[Stored data]
-------

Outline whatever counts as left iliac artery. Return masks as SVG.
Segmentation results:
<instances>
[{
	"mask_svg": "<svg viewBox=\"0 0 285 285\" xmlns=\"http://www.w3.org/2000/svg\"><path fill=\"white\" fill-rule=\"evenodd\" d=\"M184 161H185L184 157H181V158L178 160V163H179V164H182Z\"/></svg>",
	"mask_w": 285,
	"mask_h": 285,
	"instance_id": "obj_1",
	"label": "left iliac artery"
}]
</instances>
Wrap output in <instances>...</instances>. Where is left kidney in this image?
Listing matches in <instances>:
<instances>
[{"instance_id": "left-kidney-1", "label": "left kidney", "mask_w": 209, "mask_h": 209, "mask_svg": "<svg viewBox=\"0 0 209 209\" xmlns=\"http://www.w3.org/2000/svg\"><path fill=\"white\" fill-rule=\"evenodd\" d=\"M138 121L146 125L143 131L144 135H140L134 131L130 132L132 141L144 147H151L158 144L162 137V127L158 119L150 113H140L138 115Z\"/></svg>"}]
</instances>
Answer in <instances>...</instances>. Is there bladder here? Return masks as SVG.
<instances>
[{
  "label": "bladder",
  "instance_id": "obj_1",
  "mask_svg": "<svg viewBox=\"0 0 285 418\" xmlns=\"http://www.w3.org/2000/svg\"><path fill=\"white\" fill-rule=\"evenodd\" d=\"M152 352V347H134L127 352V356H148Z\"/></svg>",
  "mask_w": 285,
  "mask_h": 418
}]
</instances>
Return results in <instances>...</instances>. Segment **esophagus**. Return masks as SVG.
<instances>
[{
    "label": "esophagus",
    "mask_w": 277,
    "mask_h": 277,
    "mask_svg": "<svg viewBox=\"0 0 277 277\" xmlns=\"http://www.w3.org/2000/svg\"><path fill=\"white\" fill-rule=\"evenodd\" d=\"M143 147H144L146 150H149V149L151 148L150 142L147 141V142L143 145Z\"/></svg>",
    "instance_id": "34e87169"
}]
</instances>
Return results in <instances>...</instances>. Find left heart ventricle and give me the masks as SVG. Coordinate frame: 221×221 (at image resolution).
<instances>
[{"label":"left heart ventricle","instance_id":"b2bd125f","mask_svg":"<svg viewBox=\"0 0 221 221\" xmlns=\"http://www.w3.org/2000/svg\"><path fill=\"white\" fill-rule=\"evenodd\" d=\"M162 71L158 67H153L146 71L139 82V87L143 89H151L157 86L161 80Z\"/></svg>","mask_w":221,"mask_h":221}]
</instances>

-------

**TASK TO COMPLETE:**
The lines from the one holding "Return results in <instances>...</instances>. Segment" to the last line of the entries, both included: retype them exactly and give nothing else.

**REPLY:**
Return results in <instances>...</instances>. Segment **esophagus**. Return masks as SVG.
<instances>
[{
    "label": "esophagus",
    "mask_w": 277,
    "mask_h": 277,
    "mask_svg": "<svg viewBox=\"0 0 277 277\" xmlns=\"http://www.w3.org/2000/svg\"><path fill=\"white\" fill-rule=\"evenodd\" d=\"M143 147H144L146 150H149V149L151 148L150 142L147 141V142L143 145Z\"/></svg>",
    "instance_id": "34e87169"
}]
</instances>
Return results in <instances>...</instances>. Find left heart ventricle and give me the masks as SVG. Coordinate frame: 221×221 (at image resolution).
<instances>
[{"label":"left heart ventricle","instance_id":"b2bd125f","mask_svg":"<svg viewBox=\"0 0 221 221\" xmlns=\"http://www.w3.org/2000/svg\"><path fill=\"white\" fill-rule=\"evenodd\" d=\"M162 71L158 67H153L146 71L139 82V87L143 89H151L157 86L161 80Z\"/></svg>","mask_w":221,"mask_h":221}]
</instances>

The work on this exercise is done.